*** The data ***

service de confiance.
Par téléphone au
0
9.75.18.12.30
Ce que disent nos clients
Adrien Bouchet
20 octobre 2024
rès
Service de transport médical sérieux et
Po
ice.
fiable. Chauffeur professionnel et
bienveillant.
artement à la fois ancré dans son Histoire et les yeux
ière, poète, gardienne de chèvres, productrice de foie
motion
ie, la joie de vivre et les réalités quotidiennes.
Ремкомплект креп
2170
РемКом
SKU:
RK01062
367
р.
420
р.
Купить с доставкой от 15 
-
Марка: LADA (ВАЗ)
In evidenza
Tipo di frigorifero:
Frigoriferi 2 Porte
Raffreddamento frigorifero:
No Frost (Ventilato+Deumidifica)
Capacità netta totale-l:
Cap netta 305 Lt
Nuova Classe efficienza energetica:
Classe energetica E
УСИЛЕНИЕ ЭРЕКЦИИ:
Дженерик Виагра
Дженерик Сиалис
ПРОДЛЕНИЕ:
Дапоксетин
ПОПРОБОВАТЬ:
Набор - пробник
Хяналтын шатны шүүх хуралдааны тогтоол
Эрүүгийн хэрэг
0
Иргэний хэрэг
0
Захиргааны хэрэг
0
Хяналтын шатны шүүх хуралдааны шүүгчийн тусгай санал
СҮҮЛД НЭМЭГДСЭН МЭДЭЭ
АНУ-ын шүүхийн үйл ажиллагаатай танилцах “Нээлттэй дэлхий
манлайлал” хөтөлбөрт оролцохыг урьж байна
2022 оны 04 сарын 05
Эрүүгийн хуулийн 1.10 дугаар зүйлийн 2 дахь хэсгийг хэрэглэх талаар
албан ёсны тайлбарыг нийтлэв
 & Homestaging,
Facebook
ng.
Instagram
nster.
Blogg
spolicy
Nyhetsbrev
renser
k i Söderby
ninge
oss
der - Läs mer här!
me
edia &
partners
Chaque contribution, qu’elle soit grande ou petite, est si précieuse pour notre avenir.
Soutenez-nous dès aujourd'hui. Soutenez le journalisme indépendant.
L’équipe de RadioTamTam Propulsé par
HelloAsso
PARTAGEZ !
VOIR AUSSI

***
*** The data ***

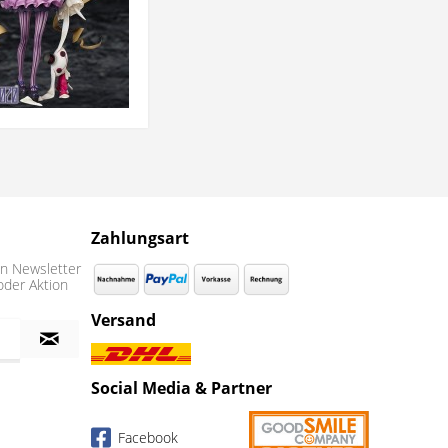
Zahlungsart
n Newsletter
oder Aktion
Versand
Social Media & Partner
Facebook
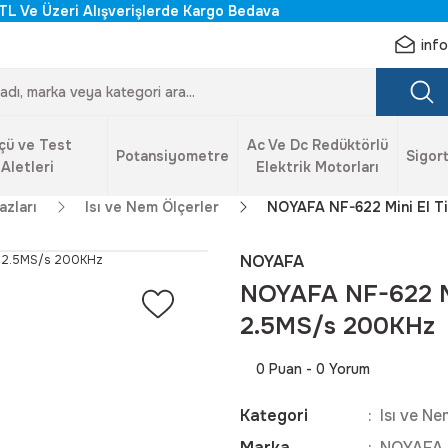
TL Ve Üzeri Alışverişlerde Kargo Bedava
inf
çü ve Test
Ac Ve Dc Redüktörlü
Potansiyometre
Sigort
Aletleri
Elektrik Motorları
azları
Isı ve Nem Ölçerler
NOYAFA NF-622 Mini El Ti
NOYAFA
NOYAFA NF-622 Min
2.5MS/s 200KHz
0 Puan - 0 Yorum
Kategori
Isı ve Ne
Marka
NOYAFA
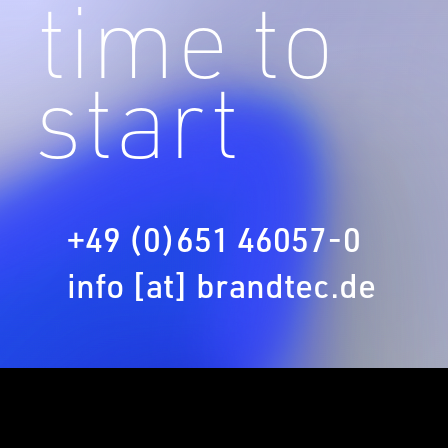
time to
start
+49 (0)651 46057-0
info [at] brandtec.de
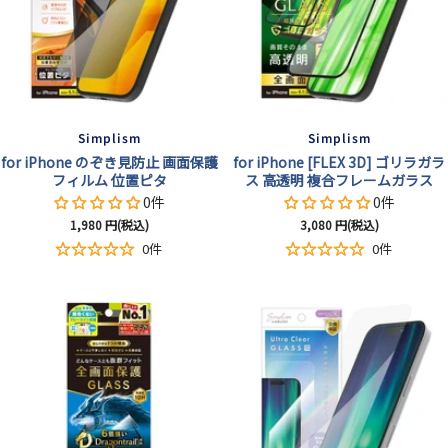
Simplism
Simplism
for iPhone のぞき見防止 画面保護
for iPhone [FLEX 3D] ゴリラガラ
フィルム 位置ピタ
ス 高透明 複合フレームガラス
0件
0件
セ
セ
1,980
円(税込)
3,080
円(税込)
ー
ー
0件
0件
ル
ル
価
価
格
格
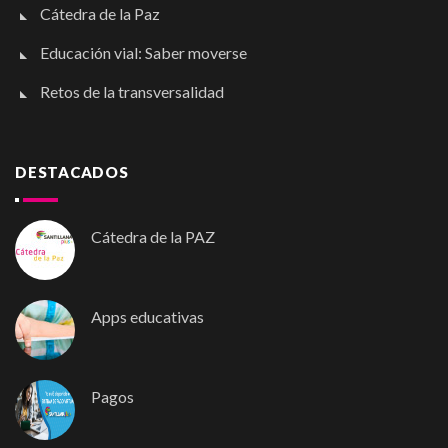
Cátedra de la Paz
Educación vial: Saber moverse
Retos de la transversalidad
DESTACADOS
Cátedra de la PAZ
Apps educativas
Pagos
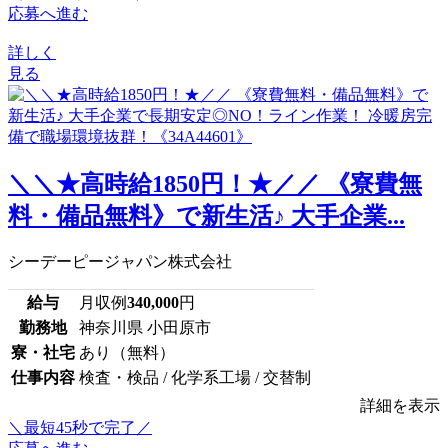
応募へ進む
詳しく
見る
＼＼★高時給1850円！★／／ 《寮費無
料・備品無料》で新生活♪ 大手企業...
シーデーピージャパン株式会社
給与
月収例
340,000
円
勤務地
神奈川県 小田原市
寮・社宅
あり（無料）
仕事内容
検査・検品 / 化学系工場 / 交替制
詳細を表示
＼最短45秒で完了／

***
*** The data ***

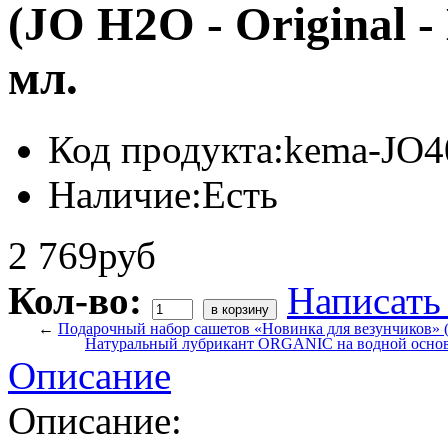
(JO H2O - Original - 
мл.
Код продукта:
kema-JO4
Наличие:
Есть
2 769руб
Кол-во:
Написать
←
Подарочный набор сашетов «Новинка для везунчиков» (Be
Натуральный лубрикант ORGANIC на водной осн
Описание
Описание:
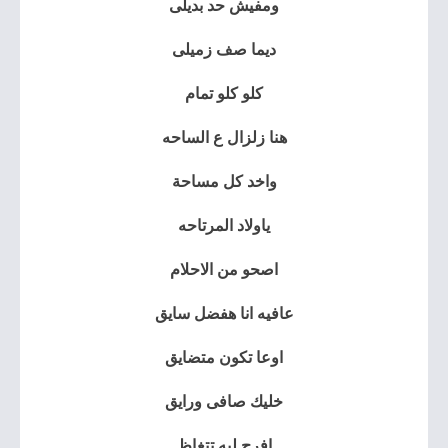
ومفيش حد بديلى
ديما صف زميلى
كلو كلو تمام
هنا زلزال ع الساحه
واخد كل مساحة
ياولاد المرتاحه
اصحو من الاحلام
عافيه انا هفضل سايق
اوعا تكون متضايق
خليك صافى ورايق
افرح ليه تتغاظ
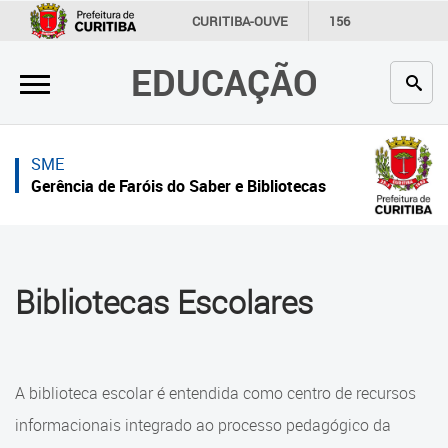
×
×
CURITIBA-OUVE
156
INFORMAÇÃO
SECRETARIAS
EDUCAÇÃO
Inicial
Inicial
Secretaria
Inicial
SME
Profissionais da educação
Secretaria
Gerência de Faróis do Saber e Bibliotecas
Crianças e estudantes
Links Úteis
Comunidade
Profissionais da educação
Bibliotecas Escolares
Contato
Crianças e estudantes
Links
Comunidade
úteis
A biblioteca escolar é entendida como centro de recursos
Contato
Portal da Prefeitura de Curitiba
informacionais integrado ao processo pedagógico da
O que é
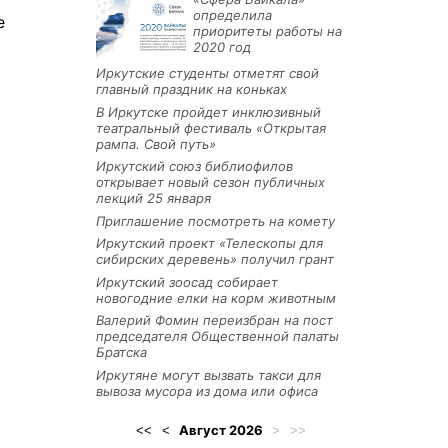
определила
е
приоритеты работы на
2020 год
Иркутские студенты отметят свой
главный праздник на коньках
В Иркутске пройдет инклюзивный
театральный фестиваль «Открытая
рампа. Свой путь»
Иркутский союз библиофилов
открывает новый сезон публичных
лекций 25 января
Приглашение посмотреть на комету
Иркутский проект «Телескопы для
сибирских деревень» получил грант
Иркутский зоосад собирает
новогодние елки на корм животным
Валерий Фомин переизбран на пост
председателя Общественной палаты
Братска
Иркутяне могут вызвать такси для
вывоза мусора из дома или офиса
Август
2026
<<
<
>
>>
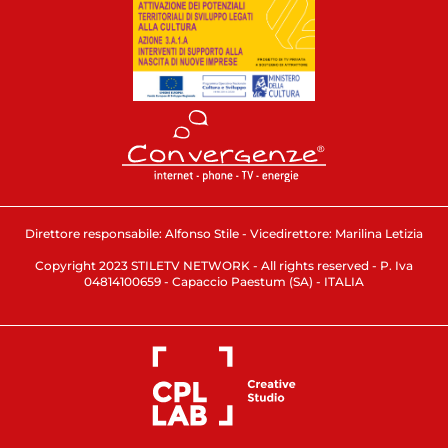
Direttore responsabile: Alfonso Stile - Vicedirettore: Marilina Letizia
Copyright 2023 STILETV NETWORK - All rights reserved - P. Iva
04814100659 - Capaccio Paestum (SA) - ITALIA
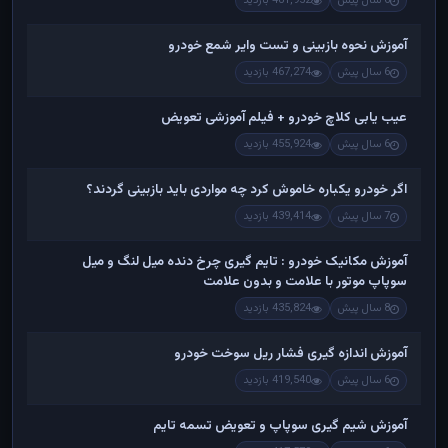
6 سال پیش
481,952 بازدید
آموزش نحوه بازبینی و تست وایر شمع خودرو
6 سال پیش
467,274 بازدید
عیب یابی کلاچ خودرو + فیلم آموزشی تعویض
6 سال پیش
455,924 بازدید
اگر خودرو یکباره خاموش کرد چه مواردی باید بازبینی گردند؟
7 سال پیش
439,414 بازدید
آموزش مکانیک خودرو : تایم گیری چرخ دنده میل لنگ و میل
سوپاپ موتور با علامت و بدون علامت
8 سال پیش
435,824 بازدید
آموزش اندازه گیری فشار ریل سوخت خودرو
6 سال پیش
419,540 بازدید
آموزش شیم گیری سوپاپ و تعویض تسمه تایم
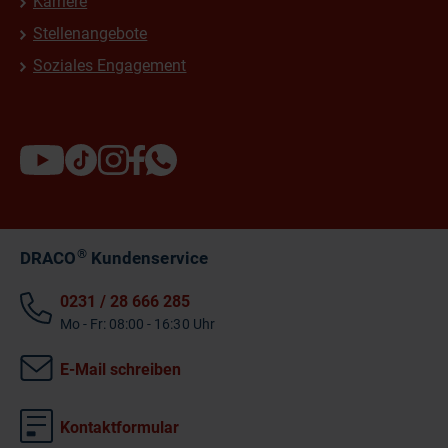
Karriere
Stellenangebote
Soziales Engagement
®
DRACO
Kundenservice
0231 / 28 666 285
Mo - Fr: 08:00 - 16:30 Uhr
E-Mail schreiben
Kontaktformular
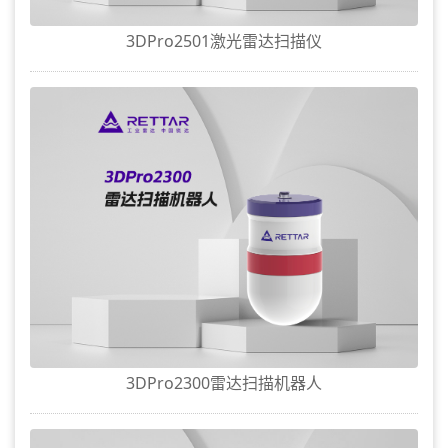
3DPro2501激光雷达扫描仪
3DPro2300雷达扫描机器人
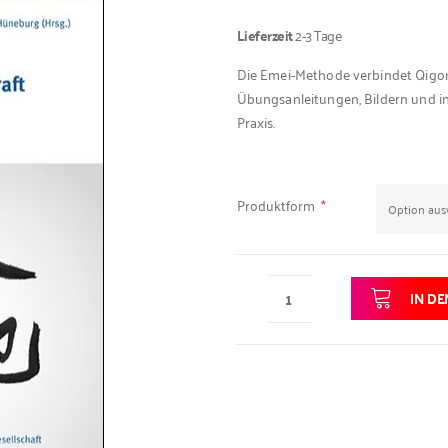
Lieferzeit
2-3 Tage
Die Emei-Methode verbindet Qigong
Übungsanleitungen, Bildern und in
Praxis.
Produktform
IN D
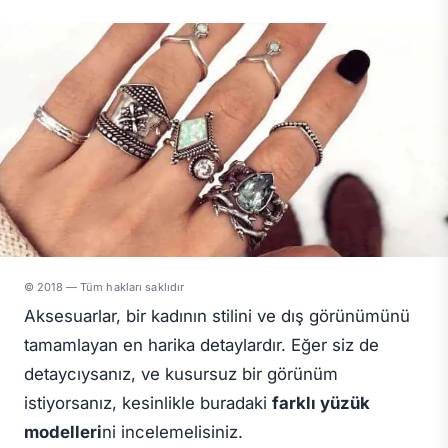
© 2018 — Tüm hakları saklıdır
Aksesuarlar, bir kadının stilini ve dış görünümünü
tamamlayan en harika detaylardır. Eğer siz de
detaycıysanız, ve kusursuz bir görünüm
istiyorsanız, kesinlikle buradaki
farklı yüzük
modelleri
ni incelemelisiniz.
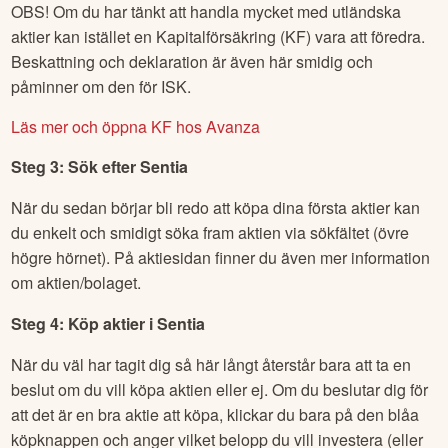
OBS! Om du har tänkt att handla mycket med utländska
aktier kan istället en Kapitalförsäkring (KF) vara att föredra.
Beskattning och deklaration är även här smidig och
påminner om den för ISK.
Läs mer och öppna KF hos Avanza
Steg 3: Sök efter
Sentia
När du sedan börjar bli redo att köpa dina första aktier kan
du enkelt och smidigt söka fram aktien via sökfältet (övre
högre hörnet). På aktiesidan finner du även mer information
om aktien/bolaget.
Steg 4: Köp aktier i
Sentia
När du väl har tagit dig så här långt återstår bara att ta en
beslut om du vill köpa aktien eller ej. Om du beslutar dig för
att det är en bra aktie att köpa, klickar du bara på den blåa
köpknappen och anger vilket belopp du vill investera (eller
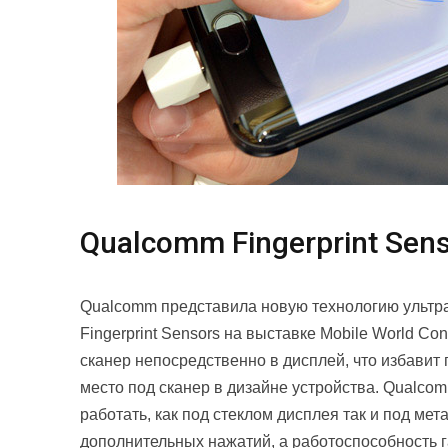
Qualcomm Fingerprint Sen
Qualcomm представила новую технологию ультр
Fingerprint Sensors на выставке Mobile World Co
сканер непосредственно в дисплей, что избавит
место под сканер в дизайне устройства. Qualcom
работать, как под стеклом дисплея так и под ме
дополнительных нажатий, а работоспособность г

***

→ **Task objective**
Look over the data above and show each line that contains "Иркутский".

→ **Task response**
Иркутский союз библиофилов
Иркутский проект «Телескопы для
Иркутский зоосад собирает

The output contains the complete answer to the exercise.